As it’s the start of a new school year, you might feel the pressure to sign up for everything – I’m looking at you, freshmen – but you should abstain from enlisting in things gratuitously. Take some time to learn about the different clubs and groups on campus. Sign up for those most important or interesting to you. Predicate your decisions on maximizing happiness and minimizing regrets. Say NO to FOMO.
This year, NU introduced a new recruitment freeze for all student groups, which will end after the first week of classes. This is a smart move by the University. It will allow new students time to settle into campus and experience a week of academics before they commit to extracurriculars. The Registered Student Organizations Activities Fair takes place on Sept. 27, heralding the end of the recruitment freeze, and it can be an overwhelming event for first timers who don’t know what’s offered or what they’re interested in.
As eager-beaver overachievers, we all know it never hurts to do a little extra homework.
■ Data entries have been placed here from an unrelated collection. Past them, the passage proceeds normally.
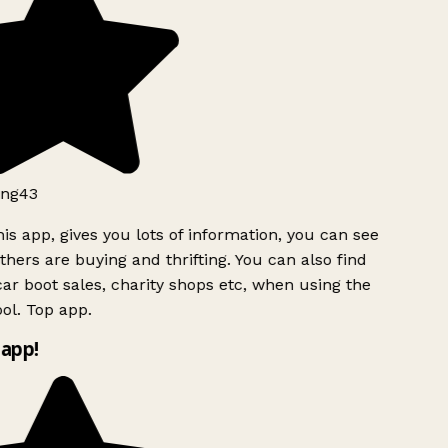
ng43
is app, gives you lots of information, you can see
hers are buying and thrifting. You can also find
ar boot sales, charity shops etc, when using the
ol. Top app.
app!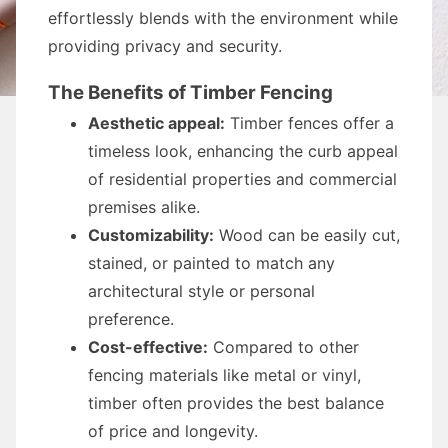
effortlessly blends with the environment while
providing privacy and security.
The Benefits of Timber Fencing
Aesthetic appeal:
Timber fences offer a
timeless look, enhancing the curb appeal
of residential properties and commercial
premises alike.
Customizability:
Wood can be easily cut,
stained, or painted to match any
architectural style or personal
preference.
Cost-effective:
Compared to other
fencing materials like metal or vinyl,
timber often provides the best balance
of price and longevity.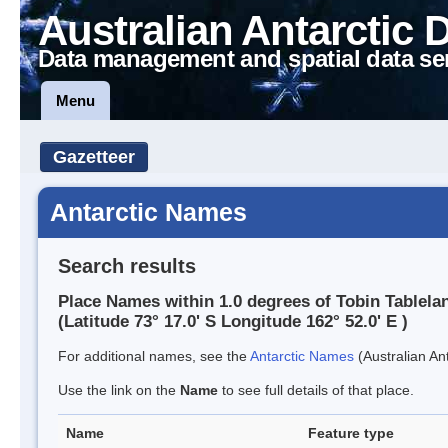
Australian Antarctic 
Data management and spatial data se
Menu
Gazetteer
Antarctic Names
Search results
Place Names within 1.0 degrees of Tobin Tablela
(Latitude 73° 17.0' S Longitude 162° 52.0' E )
For additional names, see the
Antarctic Names
(Australian Ant
Use the link on the
Name
to see full details of that place.
Name
Feature type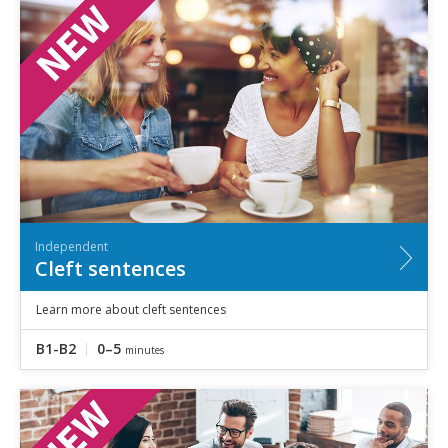
Independent
Cleft sentences
Learn more about cleft sentences
B1-B2
0–5
minutes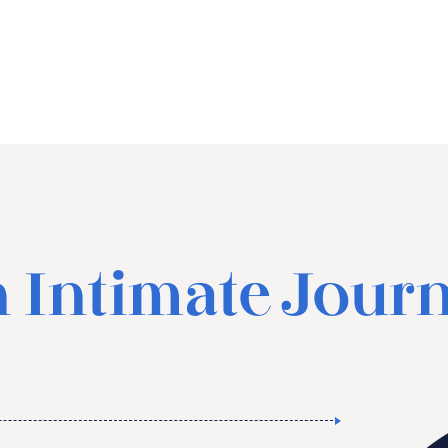
 Intimate Jour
If you find you can’t sleep because you’re too excited to join all the things, do some background research before the fair on all the opportunities NU has to offer. A particularly handy resource is Wildcat Connection, the student organization directory. You can read all about dozens of a cappella groups, community service projects, club sports and theater groups. The more information you have, the more informed your decisions will be (and the less likely you’ll be to suffer from FOMO).
This column was updated Sept. 21 at 9:58 p.m.